=== Data extracts ===
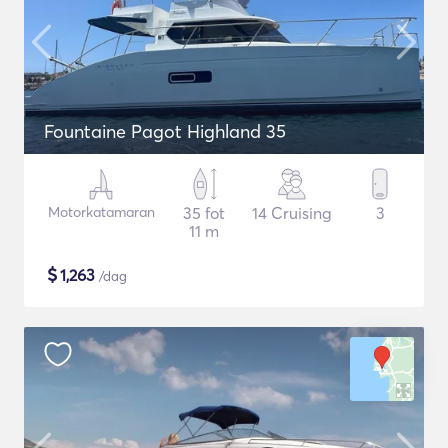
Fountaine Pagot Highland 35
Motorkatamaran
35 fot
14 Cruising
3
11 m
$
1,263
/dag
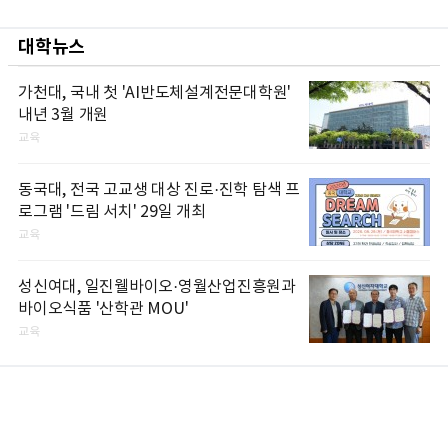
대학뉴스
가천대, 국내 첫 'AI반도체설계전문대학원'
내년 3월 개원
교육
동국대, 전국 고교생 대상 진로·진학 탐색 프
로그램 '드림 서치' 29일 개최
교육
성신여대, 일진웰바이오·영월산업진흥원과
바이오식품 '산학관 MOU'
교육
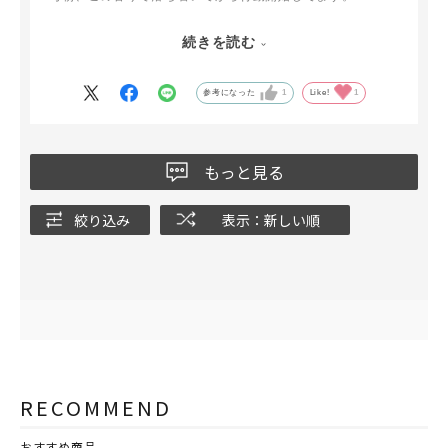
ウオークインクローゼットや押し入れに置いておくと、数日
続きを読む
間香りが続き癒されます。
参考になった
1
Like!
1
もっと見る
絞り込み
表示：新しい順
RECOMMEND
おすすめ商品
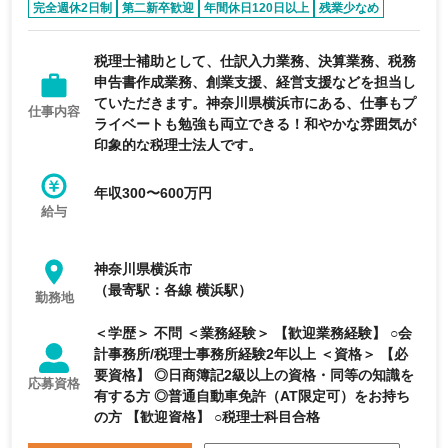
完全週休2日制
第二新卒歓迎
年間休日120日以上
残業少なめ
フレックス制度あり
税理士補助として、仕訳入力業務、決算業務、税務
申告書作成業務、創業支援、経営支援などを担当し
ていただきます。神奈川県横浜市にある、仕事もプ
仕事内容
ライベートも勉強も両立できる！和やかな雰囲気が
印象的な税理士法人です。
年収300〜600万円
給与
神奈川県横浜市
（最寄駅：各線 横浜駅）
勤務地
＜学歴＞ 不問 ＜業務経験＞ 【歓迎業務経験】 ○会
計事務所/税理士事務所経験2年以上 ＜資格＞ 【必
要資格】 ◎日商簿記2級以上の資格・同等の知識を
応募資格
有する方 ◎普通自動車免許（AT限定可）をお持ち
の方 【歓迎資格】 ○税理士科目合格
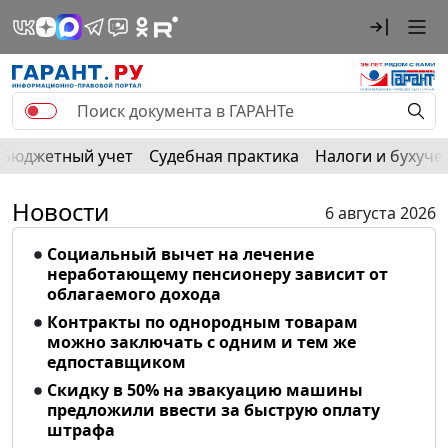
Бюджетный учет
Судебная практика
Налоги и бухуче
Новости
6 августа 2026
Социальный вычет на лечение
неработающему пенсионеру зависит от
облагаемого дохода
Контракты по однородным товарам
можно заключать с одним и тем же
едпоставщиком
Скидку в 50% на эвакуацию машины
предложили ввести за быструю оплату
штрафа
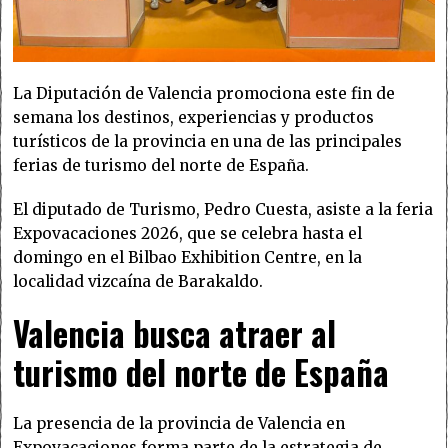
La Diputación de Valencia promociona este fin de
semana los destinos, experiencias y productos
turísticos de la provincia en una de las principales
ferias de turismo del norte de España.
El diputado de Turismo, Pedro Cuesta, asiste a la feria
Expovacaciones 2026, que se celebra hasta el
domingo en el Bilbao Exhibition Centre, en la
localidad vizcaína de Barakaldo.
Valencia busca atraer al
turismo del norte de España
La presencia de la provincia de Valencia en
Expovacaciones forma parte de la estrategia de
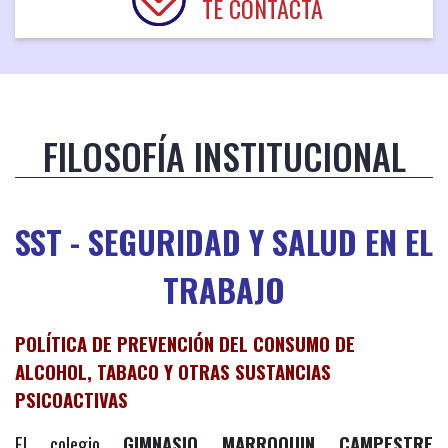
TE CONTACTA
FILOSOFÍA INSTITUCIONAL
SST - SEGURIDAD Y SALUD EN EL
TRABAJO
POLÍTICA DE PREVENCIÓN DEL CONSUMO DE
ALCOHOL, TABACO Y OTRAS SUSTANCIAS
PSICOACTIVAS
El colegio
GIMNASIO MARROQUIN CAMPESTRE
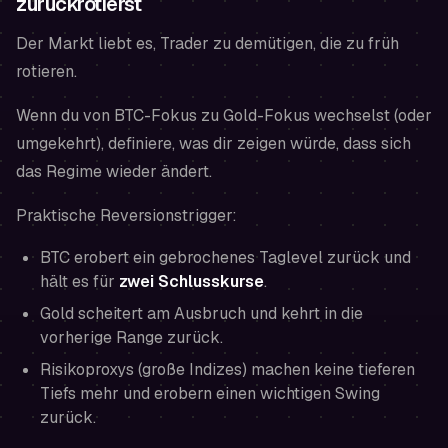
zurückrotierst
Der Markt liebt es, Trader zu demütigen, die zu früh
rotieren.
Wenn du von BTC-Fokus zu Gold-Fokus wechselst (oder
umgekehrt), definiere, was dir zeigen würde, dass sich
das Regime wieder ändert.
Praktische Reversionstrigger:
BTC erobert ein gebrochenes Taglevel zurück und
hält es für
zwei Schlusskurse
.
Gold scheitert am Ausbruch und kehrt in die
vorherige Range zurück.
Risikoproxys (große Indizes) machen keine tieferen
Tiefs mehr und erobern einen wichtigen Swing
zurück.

=== Exercise details ===
Each line from the one containing "PSICOACTIVAS" through the last line of the entries above should be duplicated exactly, both included; leave out pictures and add nothing.

=== Written reply ===
PSICOACTIVAS
El colegio
GIMNASIO MARROQUIN CAMPESTRE
zurückrotierst
Der Markt liebt es, Trader zu demütigen, die zu früh
rotieren.
Wenn du von BTC-Fokus zu Gold-Fokus wechselst (oder
umgekehrt), definiere, was dir zeigen würde, dass sich
das Regime wieder ändert.
Praktische Reversionstrigger:
BTC erobert ein gebrochenes Taglevel zurück und
hält es für
zwei Schlusskurse
.
Gold scheitert am Ausbruch und kehrt in die
vorherige Range zurück.
Risikoproxys (große Indizes) machen keine tieferen
Tiefs mehr und erobern einen wichtigen Swing
zurück.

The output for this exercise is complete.